We’ve been using AWS since our inception and there are many benefits to using AWS but I want to pick three that I would like to call out here. The first one being lean operation scheme. We have fewer than 10 engineers full-time maintaining all the services mentioned before. as a startup, the speed of innovation and growth is key. AWS has allowed us to focus on our users and consumers and not spend time on infrastructure. That’s where AWS enterprise support came in. Even though our user count increased multiple fold, we didn’t have to increase our headcount.
Second benefit is awesome scalability. We started small but have grown tremendously over the last 4 years. Our usage of AWS has increased 200 times over the last 4 years but it was never an artificial limitation for us to scale our business. With a couple of button touches, our infrastructure grew with us.
Lastly, continuous innovation. We have been using AWS for our analytics platform. it has evolved over the years and gone through several iterations. we started with MySQL, later on we moved to Redshift, now our analytics platform runs on data lake on S3 with EMR and presto. All these was done in AWS without any need to look for another platform. Now we look forward to using Athena as well, this is something that we have been waiting for, looks like it’s coming to Singapore soon, so we’ll be using that as well.
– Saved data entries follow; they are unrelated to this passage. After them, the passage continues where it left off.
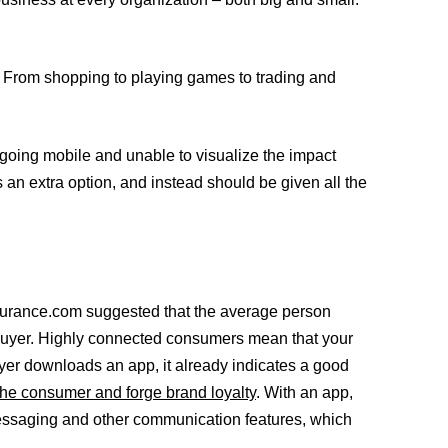
e. From shopping to playing games to trading and
 going mobile and unable to visualize the impact
 an extra option, and instead should be given all the
insurance.com suggested that the average person
e buyer. Highly connected consumers mean that your
yer downloads an app, it already indicates a good
 the consumer and forge brand loyalty
. With an app,
messaging and other communication features, which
Using AWS has enabled Grab Engineering team to focus on consumers, innovating on new ideas, iterating on new features and rolling them out quickly into the hands of the consumers. This has given Grab a competitive advantage in transforming the consumer experience. SEA is growing at a tremendous pace. We have an unprecedented opportunity to build a platform that caters to the mobile-first environment and infrastructure needs. We are working on two main areas: making the baby travel easier, and we’re building a multi-modal transport system that offers the most affordable and convenient option across the mobility spectrum, making the way we pay easier. A payments platform, that is the most affordable and convenient platform to pay for services. Momentous challenges, but with AWS on our side, that’s a singular focus. We believe we are only scratching the surface of what’s possible with Grab.
Grab is SEA’s largest homegrown technology company and we want to continue growing and provide better service to our consumers. We’re the number one transport app in the region, but more importantly, how does tomorrow look like? Grab is part of the first wave of the technology startups from SEA, for SEA. And we belong to the first group focused on building the tech ethos ecosystem and using innovation to improve peoples’ lives. We expect most startups to be creative and built in SEA. AWS platforms make barrier to entry low for startups, and to scale when the business scales. We believe to our very core, but we then we are in this journey together to build SEA’s Baidu, Alibaba, and Tencent. If China and India can do it, why cant we? I look forward to hearing success stories of aspiring entrepreneurs among you in the future for work like this. Good luck and thank you.